I heard breathless worship from Charney's supporters, who begged me in emails to listen to their side, even though they legally can’t go on the record — American Apparel successfully sued Charney earlier this year for trespassing and threatening employees who don’t support him. His restraining order says he cannot make any disparaging remarks on the company, and it's also true for some within his inner circle. “I'm in the middle of litigation with Standard General and American Apparel. I have been caught up in a corporate war and I have been targeted,” one supporter said. When word got out that I might not be writing an exonerating story about how Charney was cheated out of his company, emails flooded into my inbox accusing me of being a bad reporter, and claiming that pretty much every media outlet had gotten the story wrong, including The New York Times. I diligently followed up on claims against Schneider and the board, one by one. Eventually, though, I had to let it go. No sooner would I cross one baseless accusation off the list than another supporter would bring up another unverifiable one. This fixation on tiny details distracts from the larger picture, which is this: Any other CEO would have been fired a decade ago for any one of the bad decisions and unprofessional actions Charney made.
  
At the end of our call, Stephanie asked me, “You will focus the story on the workers, right?” As she waxed poetic about their plight, she almost had me. After all, you cannot deny that Dov worked hard to build a company that was proving — for a time — that you could be profitable and hip while paying American workers a living wage and treating them with dignity and respect that immigrants workers rarely receive.
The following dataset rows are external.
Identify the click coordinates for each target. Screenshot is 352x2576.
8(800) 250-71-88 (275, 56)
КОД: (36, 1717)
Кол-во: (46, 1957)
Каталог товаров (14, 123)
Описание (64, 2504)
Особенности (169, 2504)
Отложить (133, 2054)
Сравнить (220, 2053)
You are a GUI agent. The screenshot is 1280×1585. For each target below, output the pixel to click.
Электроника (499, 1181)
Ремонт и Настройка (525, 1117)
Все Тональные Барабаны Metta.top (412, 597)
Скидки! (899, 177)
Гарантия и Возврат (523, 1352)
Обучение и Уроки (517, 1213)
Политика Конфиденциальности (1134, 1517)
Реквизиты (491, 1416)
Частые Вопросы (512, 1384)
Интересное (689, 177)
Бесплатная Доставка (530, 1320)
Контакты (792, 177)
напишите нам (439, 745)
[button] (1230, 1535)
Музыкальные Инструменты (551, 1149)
American Apparel was a style leader. Arguably, it defined the mid-2000s look and is one of the most important aesthetic touchstones that millennials have with retailers, its plain tees or scoop-back jersey dresses became instantly recognizable. Many people, myself included, want American Apparel, the preeminent retailer of ethically produced basics, to stick around and thrive — albeit without the sleaze. I want to be able to buy knee-high socks without wondering who was exploited in the process.

But by installing incompetent workers in senior management, mismanaging the financials, sexually harassing women, creating a cowering workforce that could not function without his daily input, refusing to step aside and let seasoned business professionals run the corporation, and then engaging his loyalists in a destructive fight — all behaviors of which Charney is accused — the ex-CEO himself sowed the seeds of American Apparel’s implosion.
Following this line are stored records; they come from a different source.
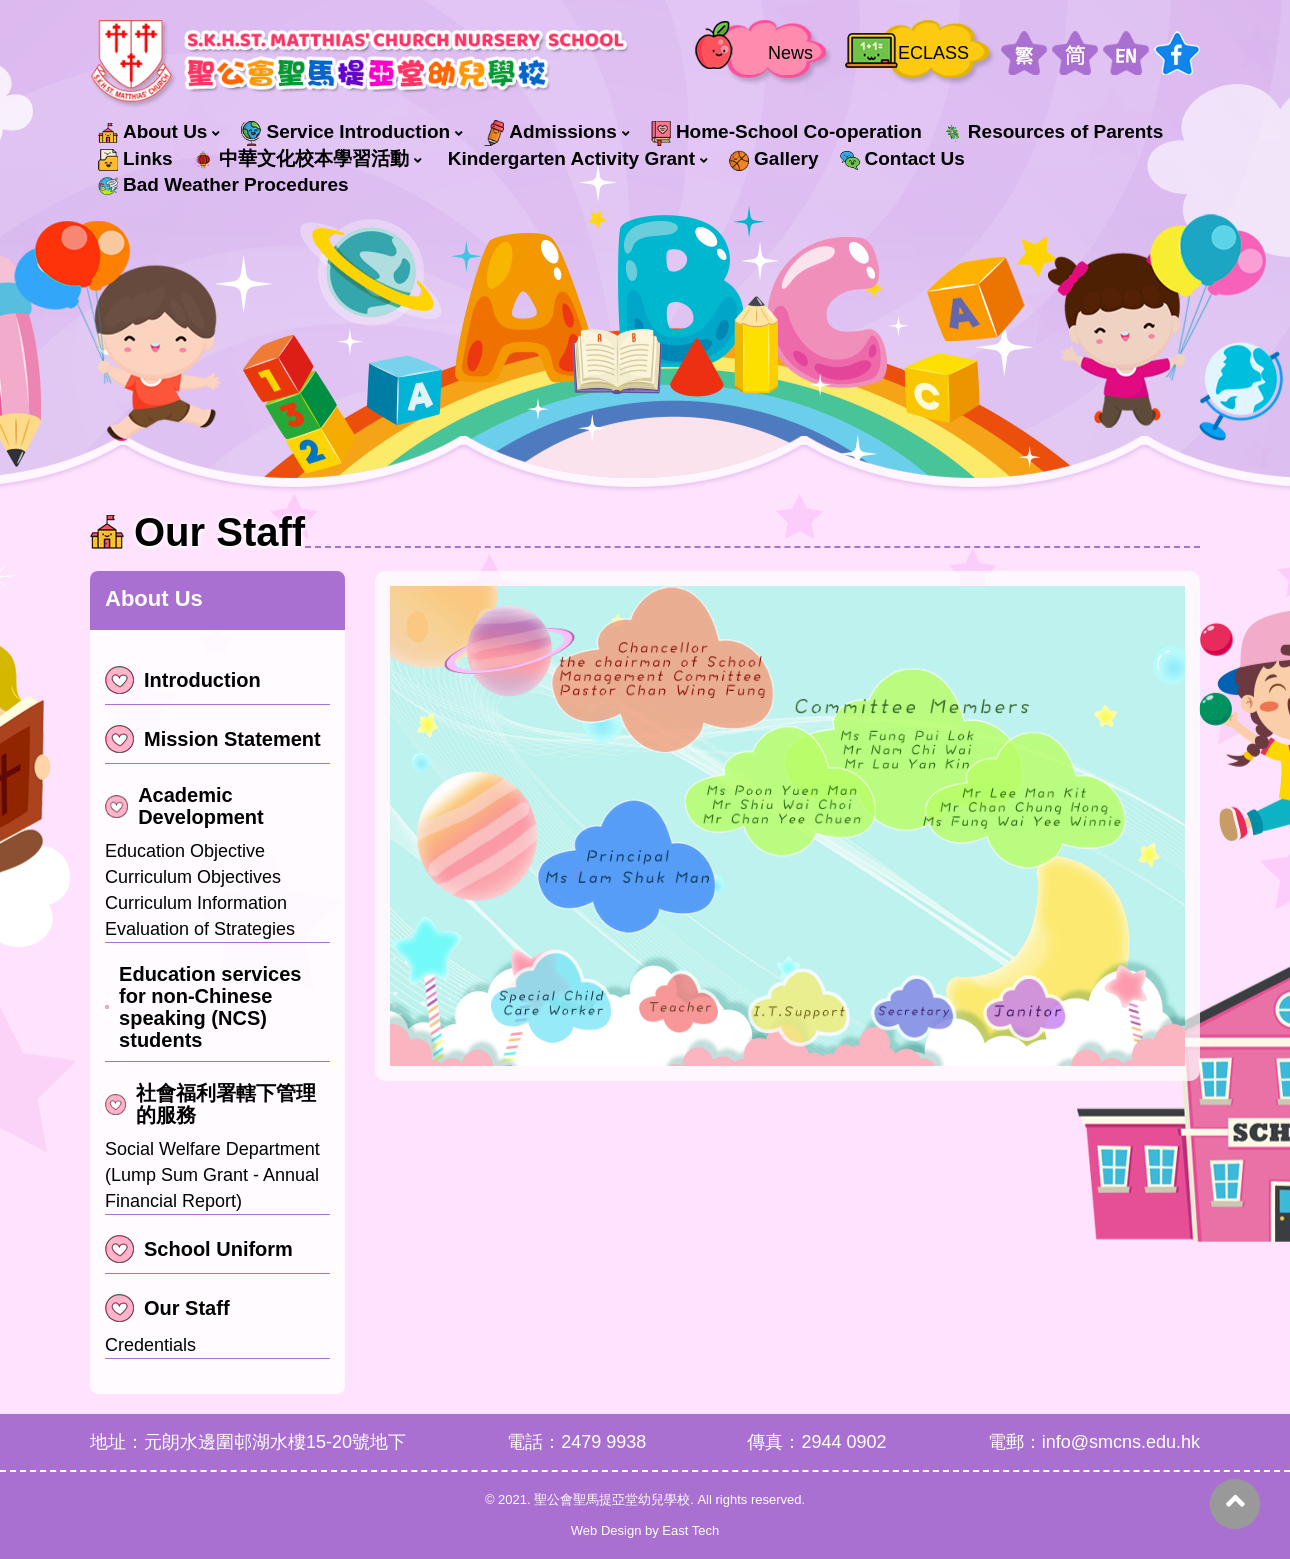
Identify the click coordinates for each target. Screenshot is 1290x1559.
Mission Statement (213, 739)
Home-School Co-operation (786, 133)
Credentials (150, 1345)
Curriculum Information (196, 903)
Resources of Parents (1053, 132)
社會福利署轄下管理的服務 (210, 1104)
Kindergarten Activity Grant (571, 158)
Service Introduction (345, 133)
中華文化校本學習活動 (301, 159)
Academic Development (184, 806)
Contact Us (902, 158)
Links (135, 159)
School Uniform (199, 1249)
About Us (152, 132)
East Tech (690, 1530)
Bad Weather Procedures (223, 184)
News (790, 53)
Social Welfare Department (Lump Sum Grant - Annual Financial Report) (212, 1175)
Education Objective (185, 851)
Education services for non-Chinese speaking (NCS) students (203, 1007)
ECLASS (933, 53)
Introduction (183, 680)
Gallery (773, 159)
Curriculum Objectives (193, 877)
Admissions (550, 133)
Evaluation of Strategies (200, 929)
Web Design (606, 1530)
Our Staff (167, 1308)
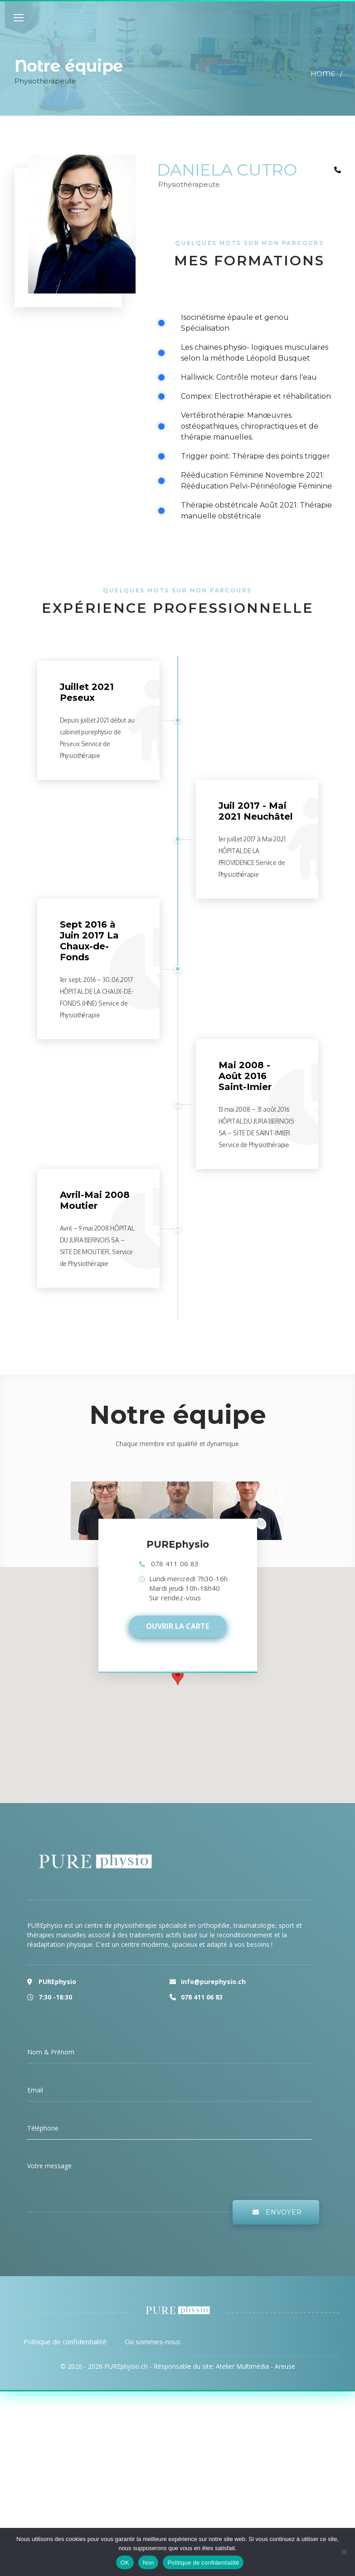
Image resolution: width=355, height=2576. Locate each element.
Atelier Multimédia (242, 2366)
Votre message (49, 2166)
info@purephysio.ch (213, 1981)
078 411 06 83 (175, 1563)
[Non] (343, 2551)
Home (323, 73)
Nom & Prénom (50, 2052)
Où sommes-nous (152, 2341)
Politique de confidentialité (65, 2341)
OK (125, 2562)
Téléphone (42, 2128)
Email (35, 2090)
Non (148, 2562)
Why would Team Dov believe so fervently in him while his misdeeds are so many — and so widely known? Here’s a theory: because they’ve invested too much into the fantasy, and facing the truth would be too painful. “Everybody tells me to go get a job somewhere else,” Padilha says. “But I believe this is going to be big for the community. I did sacrifice. I gave up on my blog and my personal stuff. My family in Brazil…they keep asking me, is everything okay? I don’t want to worry them,” she says. “Dov is a genius. He had a vision for the company. It was magical. Dov is always so transparent, clear like water. He cares about people and it’s real. Nothing will change my mind.”